19/05/2010 07:43 0 Comentarios Lectura: ( palabras)

Realizar caminatas en plena jungla, deslizarse por una tirolesa o contemplar estrellas de mar en su hábitat natural son algunas de las opciones que ofrece esta forma de divertirse, que conjuga deportes extremos y respeto por el medio ambiente. Cancún es un buen lugar para practicarlo

Repentinamente, la camioneta se detiene.

Pedro, el guía, abandona el volante y se apea del vehículo. Para quienes viajamos en la caja, aquello representa un descanso en medio de los temblores que ofrecieron los varios kilómetros de terracería que separan el área de El Corchal, un ecosistema ubicado en el Pueblo de Solferino, en el municipio de Lázaro Cárdenas, en Quintana Roo.

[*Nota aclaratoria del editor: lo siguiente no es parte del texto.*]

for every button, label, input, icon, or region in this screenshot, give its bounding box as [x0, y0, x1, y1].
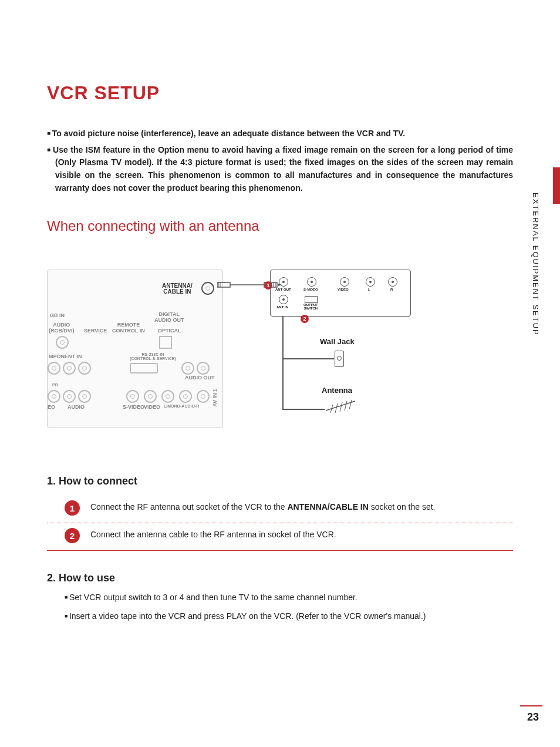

—Miren –nos invita nuestro Virgilio a través de los encantos de la jungla. Nos encontramos muy cerca del área de protección de flora y fauna Yum Balam, que en maya significa Señor Jaguar.

Los ocho que nos apilábamos como naipes en la parte trasera de la pick-up nos ponemos poco a poco de pie y saltamos a la tierra. Nos agachamos para contemplar con mayor cuidado lo que Pedro nos señala en medio de la tierra mojada.

—Son huellas de jaguar.

Veinte minutos después, nos encontramos en el punto de inicio de nuestra aventura en la jungla. Hace mucho que la radio de la camioneta dejó de funcionar y en vez de música, nos hemos llenado los oídos de los sonidos de la naturaleza: aves de todo tipo, insectos y hasta el susurro incesante del viento.

—¿Has visto jaguares? –le pregunta a Pedro una de las muchachas.

—Sí —responde él —, dos veces. La última fue la más impresionante. Me quedé a dormir en la selva y en medio de la noche lo escuché rugir. Es un ruido impresionante.

El guía intenta imitarlo. Nos tiene atónitos, escuchándolo. Parte de su encanto radica en su habilidad para teatralizar los acontecimientos.

—Lo que sí te puedo decir es que cuando ruge el jaguar, el resto de la selva se queda en silencio.

Al momento, uno de sus hijos, que igualmente sirve de guía en la expedición, nos muestra algunas fotografías de jaguares. Fueron tomadas por la cámara nocturna instalada al pie de uno de los árboles del campamento a la entrada de El Corchal, donde nos ubicamos. El calor tropical provoca una especie de borrachera relajante, que nos sitúa aún más lejos de la gran ciudad de la que provenimos, donde el jaguar se ha convertido en una criatura fantástica y los automóviles, las únicas bestias salvajes de quienes debemos cuidarnos las espaldas.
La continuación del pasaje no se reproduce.